Stored dataset items
[Start of Attachment]

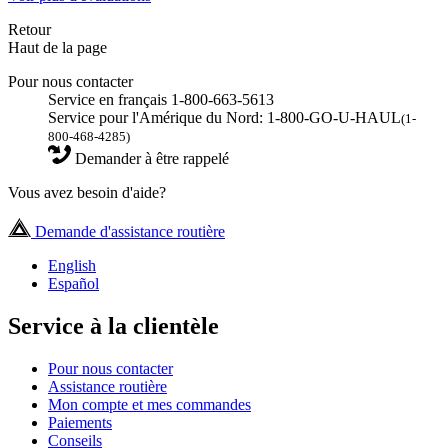
Retour
Haut de la page
Pour nous contacter
Service en français 1-800-663-5613
Service pour l'Amérique du Nord: 1-800-GO-U-HAUL
(1-
800-468-4285)
Demander à être rappelé
Vous avez besoin d'aide?
Demande d'assistance routière
English
Español
Service à la clientèle
Pour nous contacter
Assistance routière
Mon compte et mes commandes
Paiements
Conseils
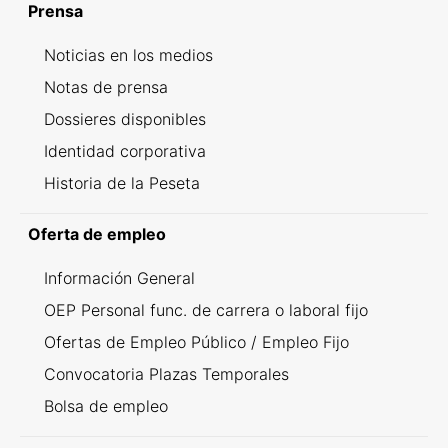
Prensa
Noticias en los medios
Notas de prensa
Dossieres disponibles
Identidad corporativa
Historia de la Peseta
Oferta de empleo
Información General
OEP Personal func. de carrera o laboral fijo
Ofertas de Empleo Público / Empleo Fijo
Convocatoria Plazas Temporales
Bolsa de empleo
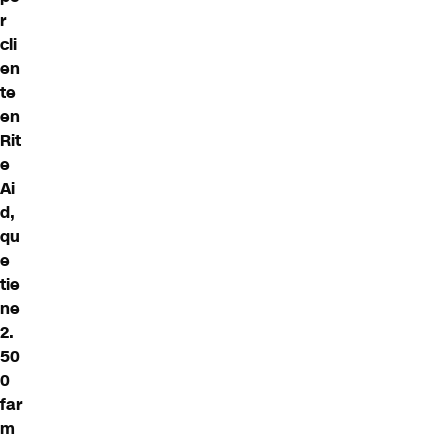
r
cli
en
te
en
Rit
e
Ai
d,
qu
e
tie
ne
2.
50
0
far
m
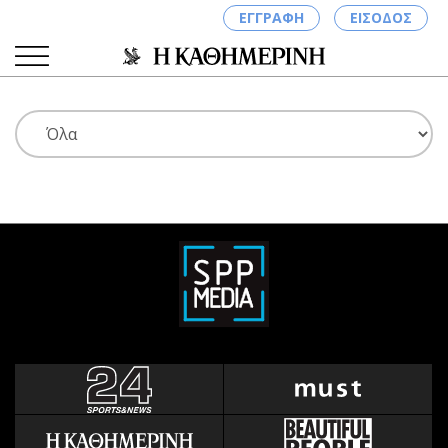
ΕΓΓΡΑΦΗ
ΕΙΣΟΔΟΣ
ΚΑΤΗΓΟΡΙΕΣ
ΣΥΝΔΕΣΗ
Κύπρος
Απόψεις
Παιδεία
Αρθρογραφία
Υγεία
The Hill
Πολιτική
Υγεία
Βουλευτικές 2026
Αγγελίες
Εκλογές 2024
Ενοικιάζονται
Προεδρικές 2023
Πωλούνται
Δημοσκοπήσεις
Ζητούν εργασία
Διπλωματία
Θέσεις εργασίας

[End of Attachment]

Your task -
Output the records exactly. Drop the images.

Written answer -
Retour
Haut de la page
Pour nous contacter
Service en français 1-800-663-5613
Service pour l'Amérique du Nord: 1-800-GO-U-HAUL
(1-
800-468-4285)
Demander à être rappelé
Vous avez besoin d'aide?
Demande d'assistance routière
English
Español
Service à la clientèle
Pour nous contacter
Assistance routière
Mon compte et mes commandes
Paiements
Conseils
Prensa
Noticias en los medios
Notas de prensa
Dossieres disponibles
Identidad corporativa
Historia de la Peseta
Oferta de empleo
Información General
OEP Personal func. de carrera o laboral fijo
Ofertas de Empleo Público / Empleo Fijo
Convocatoria Plazas Temporales
Bolsa de empleo
r
cli
en
te
en
Rit
e
Ai
d,
qu
e
tie
ne
2.
50
0
far
m
ΕΓΓΡΑΦΗ
ΕΙΣΟΔΟΣ
ΚΑΤΗΓΟΡΙΕΣ
ΣΥΝΔΕΣΗ
Κύπρος
Απόψεις
Παιδεία
Αρθρογραφία
Υγεία
The Hill
Πολιτική
Υγεία
Βουλευτικές 2026
Αγγελίες
Εκλογές 2024
Ενοικιάζονται
Προεδρικές 2023
Πωλούνται
Δημοσκοπήσεις
Ζητούν εργασία
Διπλωματία
Θέσεις εργασίας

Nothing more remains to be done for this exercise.